The only time you can cross between Crooked and Acklins is at high tide, so the ferry only runs twice a day – once in the morning and once in the afternoon. We tossed all our gear on the bow of the boat and sat on a wooden bench in the back as we motored across at a moderate rate of speed.
Walter had called ahead to IVel’s Bed & Breakfast and they sent a driver to pick us up and take us to the B&B. Donald, our driver, had been on the mailboat with us and we had a lot of fun talking to him on the ride over. He is a big man with a big heart and the laugh to go with it. We found it impossible not to grin as we listened to him.
Finally, after an hour’s drive, we arrived at Ivel’s – a B&B I discovered online while back in Miami. IVel’s exceeded my expectations. It is better than any B&B I’ve visited in the States. We were welcomed like long lost family.
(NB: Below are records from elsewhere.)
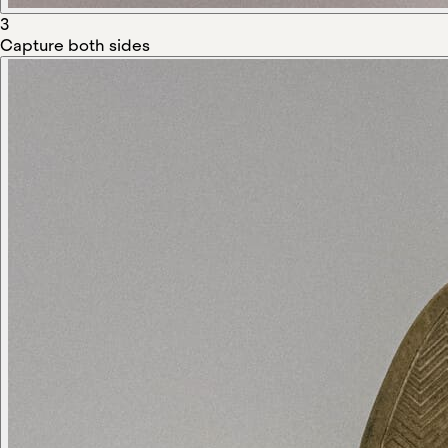
3
Capture both sides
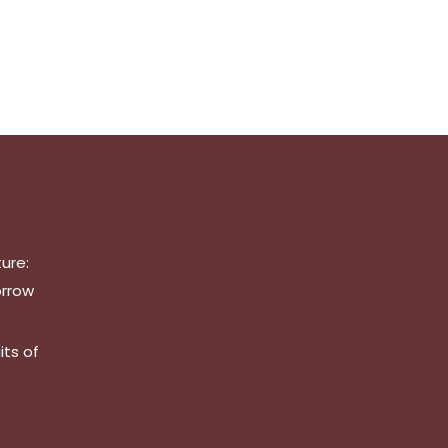
ure:
orrow
its of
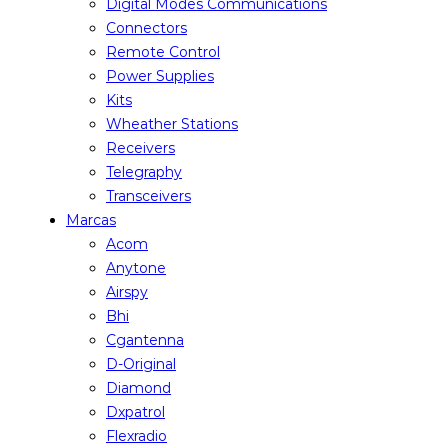
Digital Modes Communications
Connectors
Remote Control
Power Supplies
Kits
Wheather Stations
Receivers
Telegraphy
Transceivers
Marcas
Acom
Anytone
Airspy
Bhi
Cgantenna
D-Original
Diamond
Dxpatrol
Flexradio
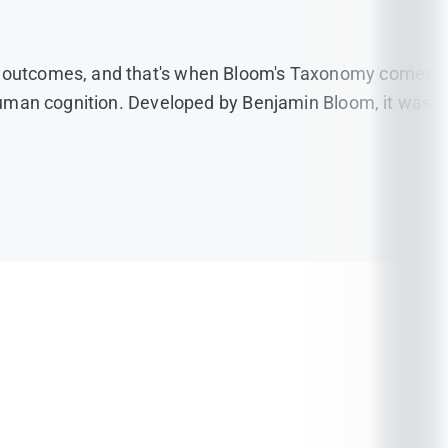
ose outcomes, and that's when Bloom's Taxonomy comes
f human cognition. Developed by Benjamin Bloom, it was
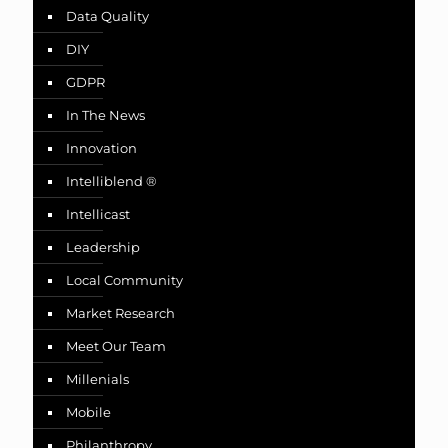
Data Quality
DIY
GDPR
In The News
Innovation
Intelliblend ®
Intellicast
Leadership
Local Community
Market Research
Meet Our Team
Millenials
Mobile
Philanthropy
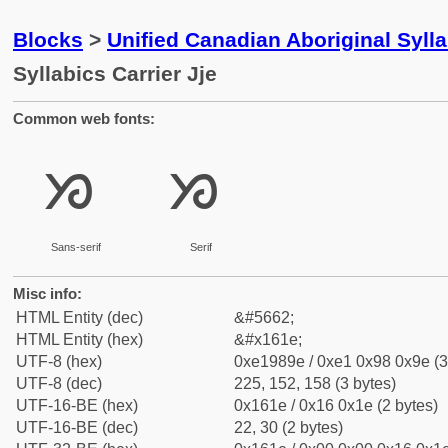
Blocks
>
Unified Canadian Aboriginal Syll
Syllabics Carrier Jje
Common web fonts:
ᘞ
ᘞ
Sans-serif
Serif
Misc info:
HTML Entity (dec)
&#5662;
HTML Entity (hex)
&#x161e;
UTF-8 (hex)
0xe1989e / 0xe1 0x98 0x9e (3
UTF-8 (dec)
225, 152, 158 (3 bytes)
UTF-16-BE (hex)
0x161e / 0x16 0x1e (2 bytes)
UTF-16-BE (dec)
22, 30 (2 bytes)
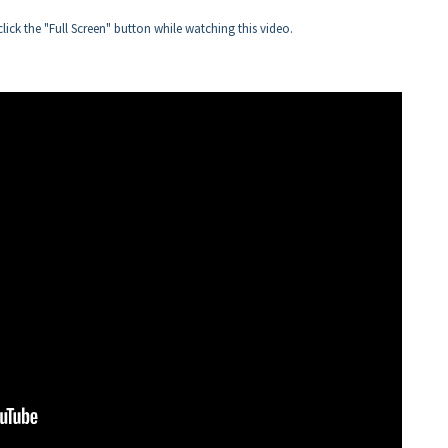
click the "Full Screen" button while watching this video.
Our luggage was delivered to our room while we were served a plate of artfully arranged fruit. Chef Peter, a handsome and unassuming man about 6’3” tall, had a voice like velvet – deep and smooth – when he asked us what we’d like to have for breakfast. We told him and he prepared eggs, bacon, and grits for us, along with a much needed cup of coffee. Velma, the owner, came in right away to greet us and give us a warm welcome before we settled into our room. We were now free to explore the island.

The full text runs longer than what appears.